Je crois que nous sommes nombreux à nous être une fois retrouvé au milieu d’une pièce, en ayant oublié ce qu’on est venu y chercher.

 

Un jour au boulot, tandis que je venais de renseigner un quidam en quête d’information, je reportais mon attention sur mon bureau et fût soudainement foudroyé par un courant d’incertitude me plongeant dans le néant avec, flottant au milieu, une simple et unique question :

« Qu’est ce que j’étais en train de faire ? »

Le cerveau encore engourdi par son électrisation, mon attention se porta sur mes écrans et je fis machinalement défiler les quelques fenêtres ouvertes.

Non je n’étais pas sur ma boîte mail, pas sur ce document texte entamé, pas sur ces pdfs, pas non plus sur ces tableaux excels, pas sur ce logiciel de gestion des absences, pas sur cette base de données…

Vaseux et l’esprit rouillé je compulsais les différentes tâches sur lesquelles je semblais avoir porté mon attention jusque là, mais sans parvenir à trouver celle que je venais de délaisser pour renseigner mon collègue.

Le réseau interne de messagerie instantanée ? Non.

Les documents papiers étalés sur mon bureau ? Toujours pas.

Puis mon regard fût attiré par mon téléphone fixe dont le combiné reposait à côté de la base. Je le saisi pour le porter à mon oreille et j’entendis la musique d’attente du service Helpdesk.

 

Bon alors c’était pas systématique dans ce boulot mais ça m’arrivait régulièrement d’être soudainement perdu au milieu de nombreuses tâches entamées, qui s’étaient repoussées les unes les autres au motif de leur urgence respective.

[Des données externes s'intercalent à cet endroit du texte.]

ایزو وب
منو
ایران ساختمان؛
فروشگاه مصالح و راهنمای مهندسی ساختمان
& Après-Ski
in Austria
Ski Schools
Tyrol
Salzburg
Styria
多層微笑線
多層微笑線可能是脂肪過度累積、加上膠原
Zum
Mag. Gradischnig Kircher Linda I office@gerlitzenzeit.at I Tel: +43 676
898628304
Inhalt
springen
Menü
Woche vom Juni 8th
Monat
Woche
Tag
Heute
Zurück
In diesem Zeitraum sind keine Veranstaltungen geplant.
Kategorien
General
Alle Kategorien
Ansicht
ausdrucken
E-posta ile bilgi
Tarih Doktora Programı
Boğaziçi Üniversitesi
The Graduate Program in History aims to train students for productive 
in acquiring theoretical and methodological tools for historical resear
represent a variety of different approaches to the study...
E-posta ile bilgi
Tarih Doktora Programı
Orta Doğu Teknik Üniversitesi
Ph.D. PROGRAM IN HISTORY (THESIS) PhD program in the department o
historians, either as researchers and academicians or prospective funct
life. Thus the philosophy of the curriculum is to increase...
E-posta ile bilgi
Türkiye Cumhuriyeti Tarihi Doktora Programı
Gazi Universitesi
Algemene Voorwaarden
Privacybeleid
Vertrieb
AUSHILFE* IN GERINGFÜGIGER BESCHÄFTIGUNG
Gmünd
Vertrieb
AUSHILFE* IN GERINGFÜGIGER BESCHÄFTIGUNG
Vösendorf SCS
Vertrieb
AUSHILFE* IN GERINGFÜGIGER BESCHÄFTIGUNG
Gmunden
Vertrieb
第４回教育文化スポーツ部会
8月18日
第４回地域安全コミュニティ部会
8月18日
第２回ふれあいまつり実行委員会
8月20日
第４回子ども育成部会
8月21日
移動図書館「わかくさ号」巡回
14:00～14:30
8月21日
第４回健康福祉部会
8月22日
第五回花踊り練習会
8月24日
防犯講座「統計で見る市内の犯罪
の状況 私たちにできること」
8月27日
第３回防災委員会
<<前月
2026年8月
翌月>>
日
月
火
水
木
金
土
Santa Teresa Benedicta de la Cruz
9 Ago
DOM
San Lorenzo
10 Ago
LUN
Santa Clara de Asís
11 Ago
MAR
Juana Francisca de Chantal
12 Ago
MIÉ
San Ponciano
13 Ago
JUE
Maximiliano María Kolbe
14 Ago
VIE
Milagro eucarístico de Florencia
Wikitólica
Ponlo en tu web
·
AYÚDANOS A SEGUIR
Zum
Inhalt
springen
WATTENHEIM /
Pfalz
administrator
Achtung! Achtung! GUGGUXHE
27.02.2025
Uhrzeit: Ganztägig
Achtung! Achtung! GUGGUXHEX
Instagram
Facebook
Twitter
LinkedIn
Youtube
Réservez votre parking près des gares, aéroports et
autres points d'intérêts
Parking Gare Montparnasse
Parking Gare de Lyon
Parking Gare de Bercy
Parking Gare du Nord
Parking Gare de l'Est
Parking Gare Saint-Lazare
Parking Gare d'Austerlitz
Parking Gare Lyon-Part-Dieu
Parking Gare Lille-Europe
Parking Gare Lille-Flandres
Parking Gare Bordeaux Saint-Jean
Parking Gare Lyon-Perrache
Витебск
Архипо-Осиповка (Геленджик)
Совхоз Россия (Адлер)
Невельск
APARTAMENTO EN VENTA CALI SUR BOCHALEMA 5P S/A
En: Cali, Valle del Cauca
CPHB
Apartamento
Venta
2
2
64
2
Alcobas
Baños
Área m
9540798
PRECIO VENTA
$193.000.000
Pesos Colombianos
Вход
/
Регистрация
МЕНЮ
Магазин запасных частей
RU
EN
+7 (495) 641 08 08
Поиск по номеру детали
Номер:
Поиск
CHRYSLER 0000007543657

Je suis autant intelligent qu’un autre et je m’étais déjà posé la question de ce qui m’amenait à cette situation, je m’organisais déjà en priorisant mes tâches selon le principe « Important-Urgent/Pas important-Urgent/Important-Pas urgent/Pas important-Pas urgent ».

 

En essayant de prendre du recul sur ce genre de situation, outre le fait que depuis quelques temps s’était opéré un glissement de fonctionnement de l’entreprise qui me voyait récupérer de plus en plus de tâches, je me suis rendu compte que j’avais trop de vecteurs d’information et que ces multiples canaux perturbaient parfois la journée durant mon organisation. Le téléphone, le smartphone (appels + appli messagerie), les passages dans le bureau, les mails, la messagerie instantanée pro, les notifs de rappel de tâches récurrentes hebdomadaires, mensuelles etc.

Il était des journées où j’étais contraint de fermer tous les canaux pour avancer dans une tâche. Je me suis rendu compte en faisant le test que la simple organisation (ou réorganisation selon les nouvelles « urgences ») des tâches à réaliser pouvait représenter la majeure partie de ma journée.

La mutliplication des canaux de communication multiplie aussi simplement le nombre d’interruptions dans une journée, et il me faut à chaque fois beaucoup d’énergie pour me concentrer à nouveau sur une tâche et crée une fatigue supplémentaire en fin de journée.

 

Si j’ai trouvé quelques méthodes pour améliorer cette situation, j’ai bien du faire le constat que le simple temps de réalisation de toutes les tâches en cours dépassait celui dont je disposais. De fait, j’étais contractuellement à mi temps mais travaillait plutôt à 60 voir 70 %.

 

Ce que j’ai fait :

- Noté toutes les tâches de ma journée pendant 1 mois et amené le résultat à ma hiérarchie pour étayer le fait que je n’avais pas le temps suffisant pour réaliser l’intégralité de mes tâches.

Je leur ai annoncé que je noterai désormais toutes mes heures supplémentaires effectuées, ce que je ne faisais pas jusque là, et que la charge supplémentaire de travail étant devenue quotidienne, que je ne ferai pas plus de 60 % de temps de travail total, soit pas plus d’1/5ème d’heures supplémentaires.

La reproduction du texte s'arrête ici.